This is a sentence sanitizer.
function sanitize_sentence($string) {
$pats = array(
'/([.!?]\s{2}),/', # Abc. ,Def
'/\.+(,)/', # ......,
'/(!|\?)\1+/', # abc!!!!!!!!, abc?????????
'/\s+(,)/', # abc , def
'/([a-zA-Z])\1\1/'); # greeeeeeen
$fixed = preg_replace($pats,'$1',$string); # apply pats
$fixed = preg_replace('/(?:(?<=\s)|^)[^a-z0-9]+(?:(?=\s)|$)/i', '',$fixed); # bad chunks
$fixed = preg_replace( '/([!?,.])(\S)/', '$1 $2', $fixed); # spaces after punctuation, if it doesn't exist already
$fixed = preg_replace( '/[^a-zA-Z0-9!?.]+$/', '.', $fixed); # end of string must end in period
$fixed = preg_replace('/,(?!\s)/',', ',$fixed); # spaces after commas
return $fixed;
This is the test sentence:
hello [[[[[[]]]]]] friend.....? how are you [}}}}}}
It should return:
hello friend.....? how are you
But instead it is returning:
hello friend. .. .. ? how are you.
So there are 2 problems and I can't find a solution around them:
- the set of periods are being separated into ".. .. ." for some reason. They should remain as "....." next to the question mark.
- the end of the string must end in a period only and only if there is at least one of these characters anywhere in the string: !?,. (if at least one of those characters are not found in the string, that preg_replace should not be executed)

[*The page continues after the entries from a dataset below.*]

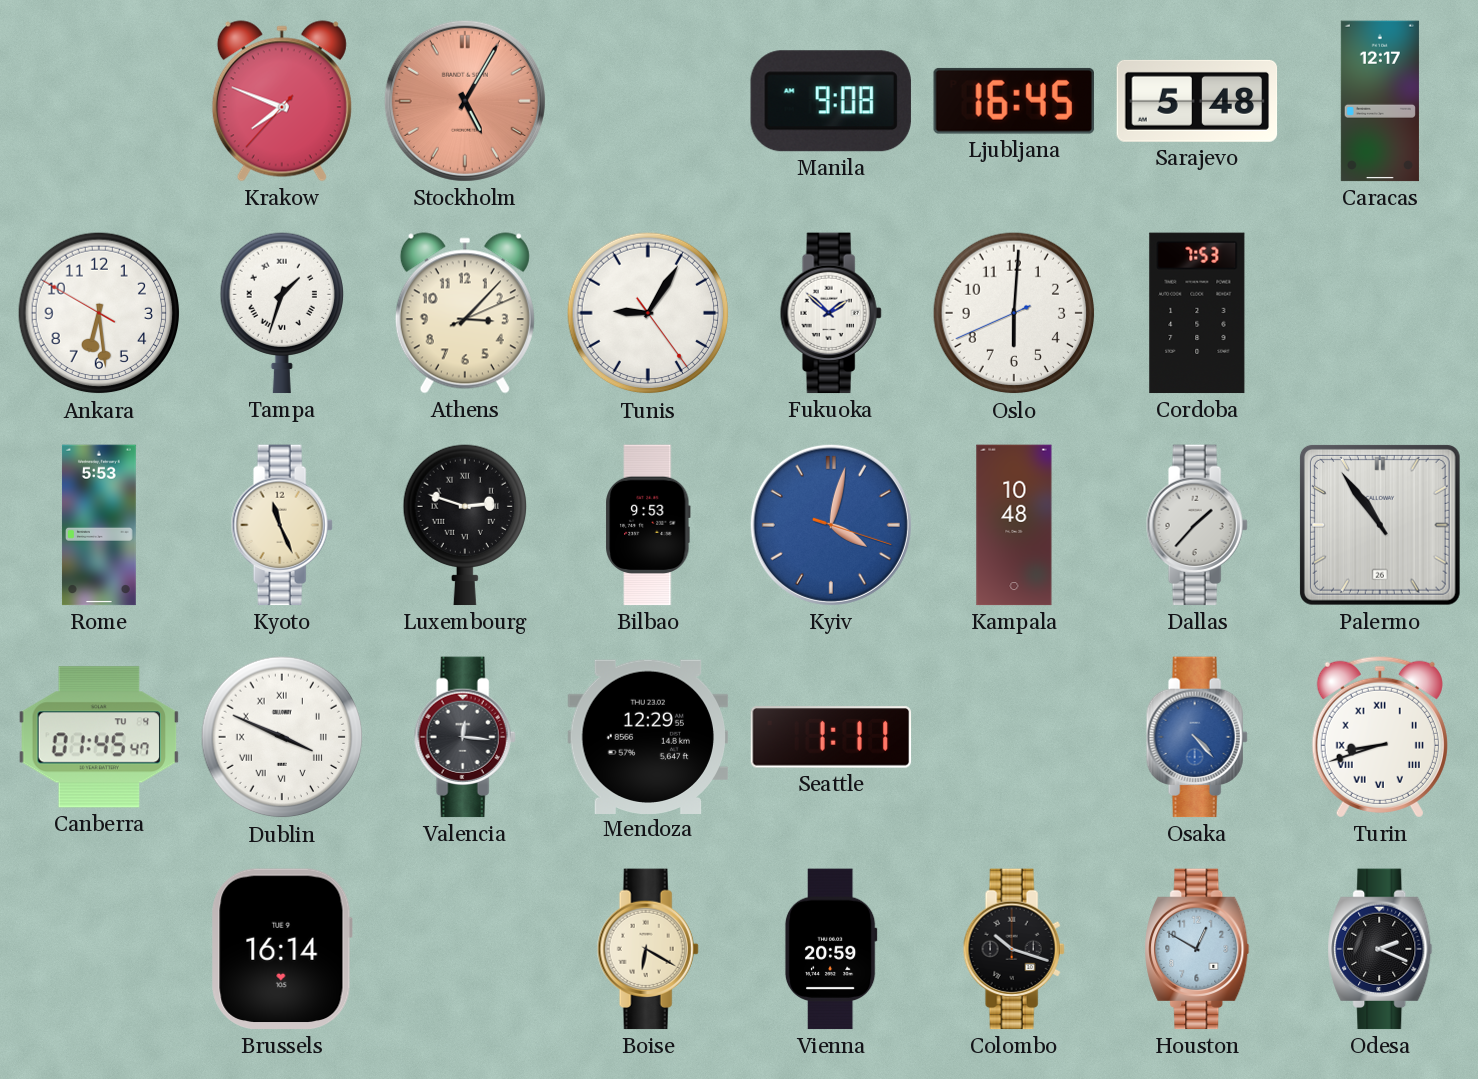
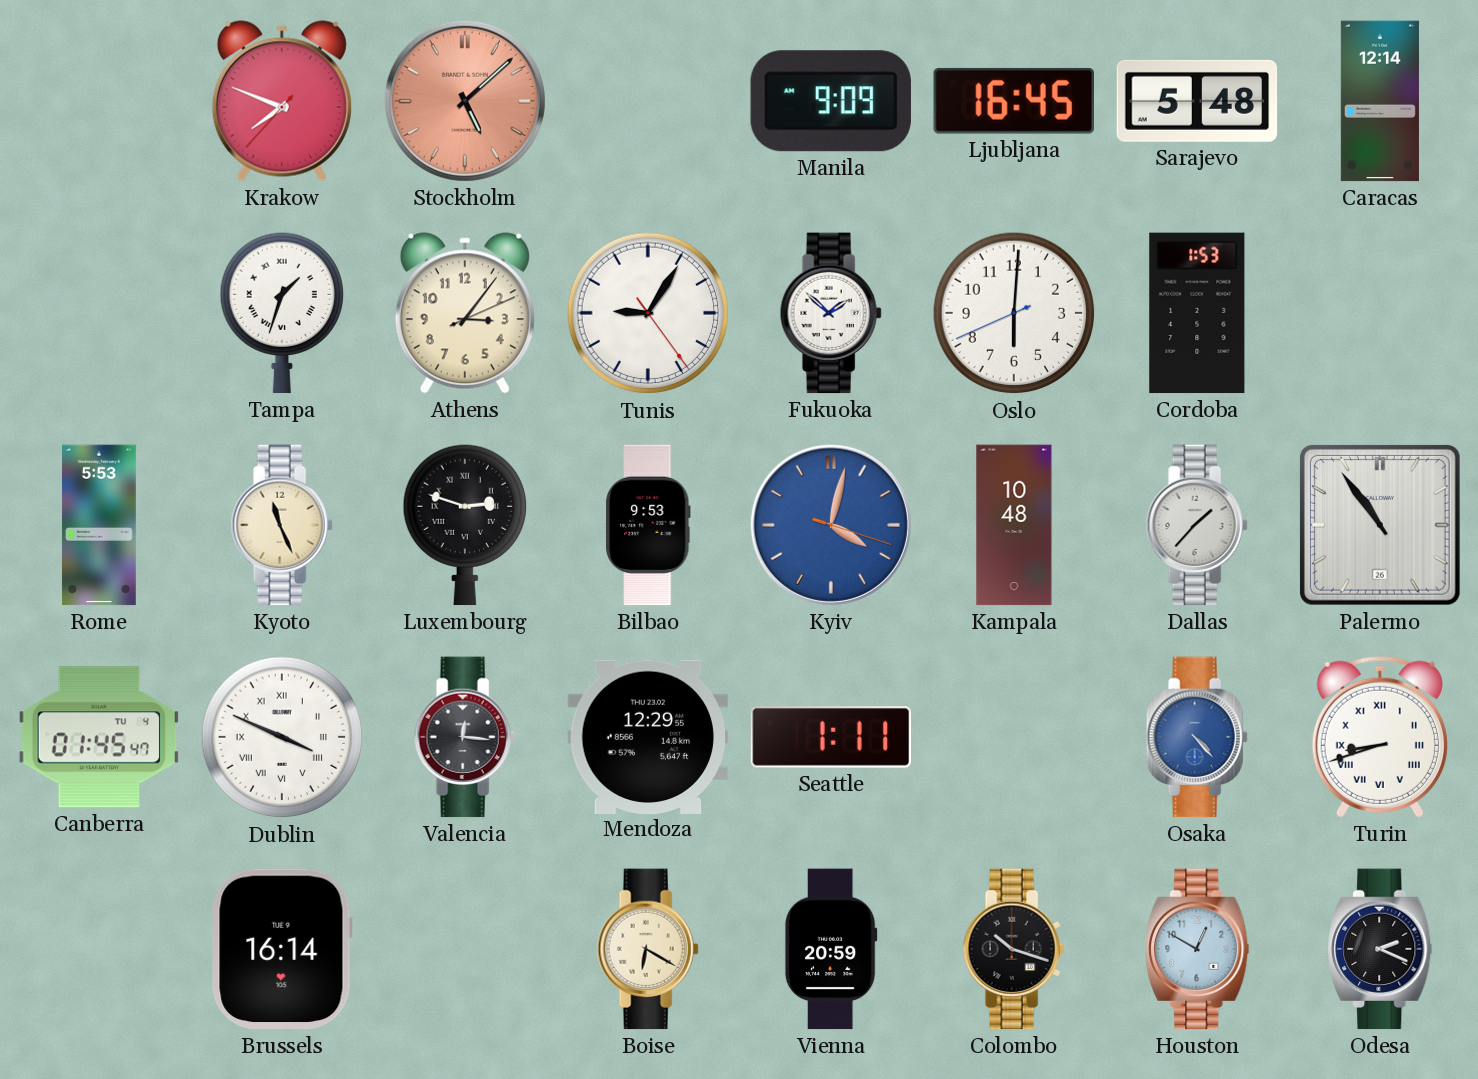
Stockholm: 5:05 -> 5:08
Manila: 9:08 -> 9:09
Caracas: 12:17 -> 12:14
Ankara: 6:28 -> none
Athens: 3:07 -> 3:06
Cordoba: 7:53 -> 1:53
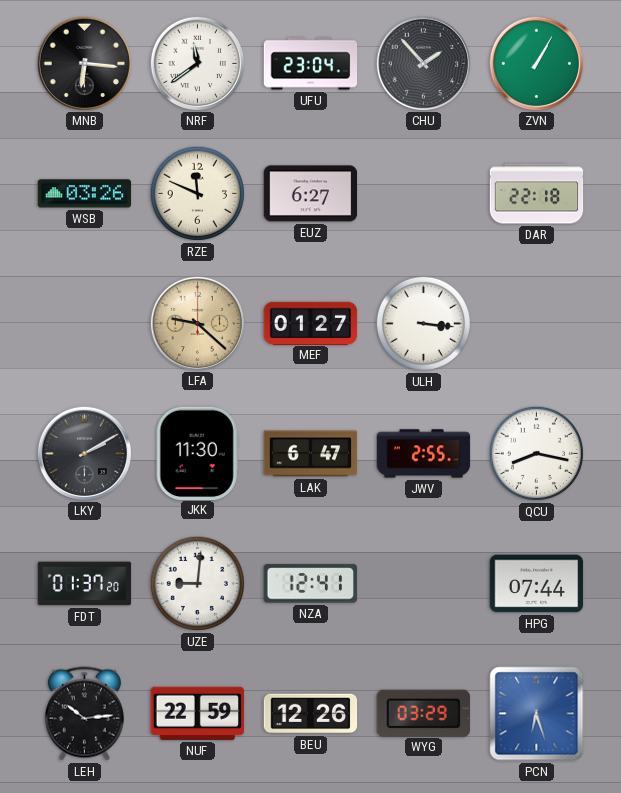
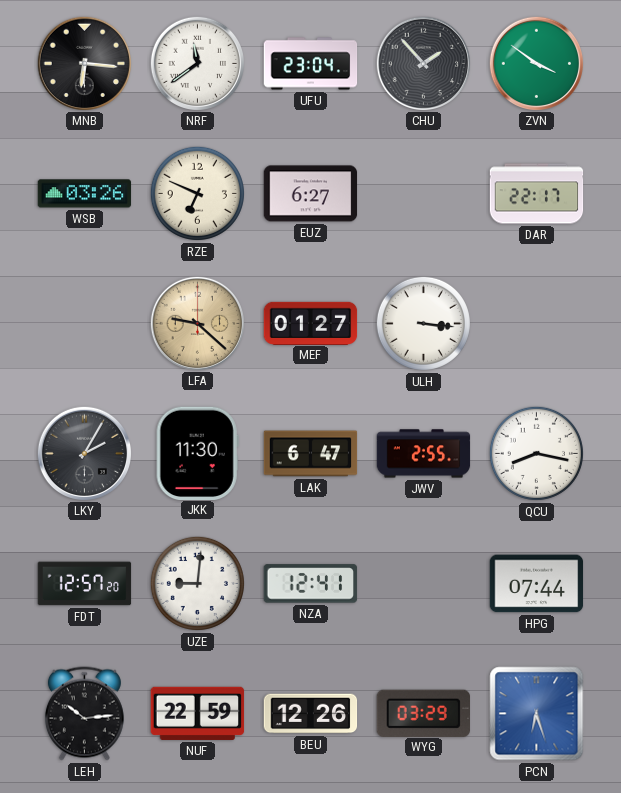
ZVN: 1:05 -> 3:51
RZE: 11:49 -> 6:49
DAR: 22:18 -> 22:17
LKY: 2:10 -> 2:05
FDT: 01:37 -> 12:57
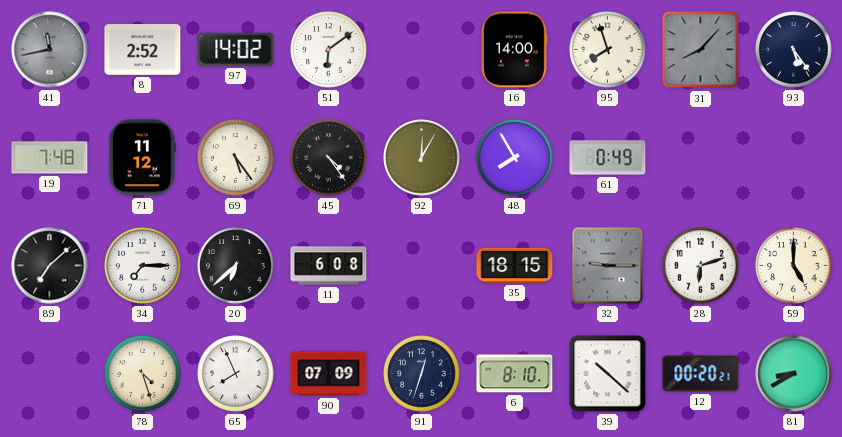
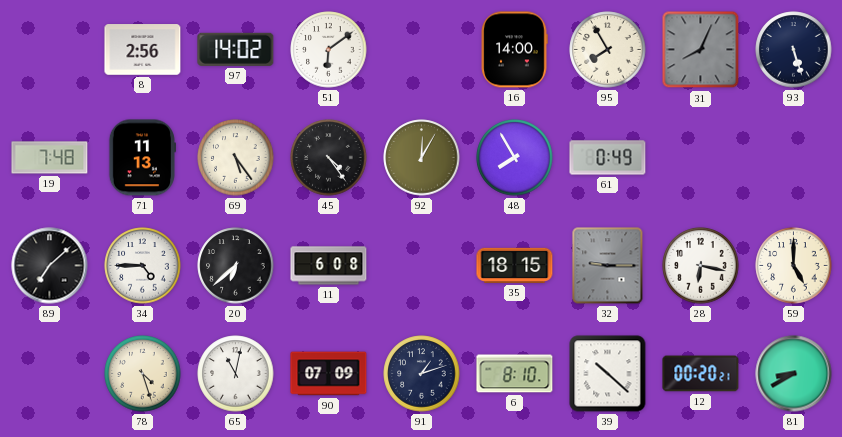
41: 11:43 -> none
8: 2:52 -> 2:56
95: 7:57 -> 7:55
31: 8:07 -> 8:04
93: 5:24 -> 5:27
71: 11:12 -> 11:13
34: 7:15 -> 4:45
28: 6:12 -> 6:17
65: 7:56 -> 11:02
91: 12:33 -> 1:12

Examples for the second problem:
This sentence doesn't need an ending period because the mentioned characters are nowhere to be found
This other sentence, needs it! Why? Because it contains at least one of the mentioned characters
(of course, the ending period should only be placed if it doesn't exist yet)
Thanks for your help!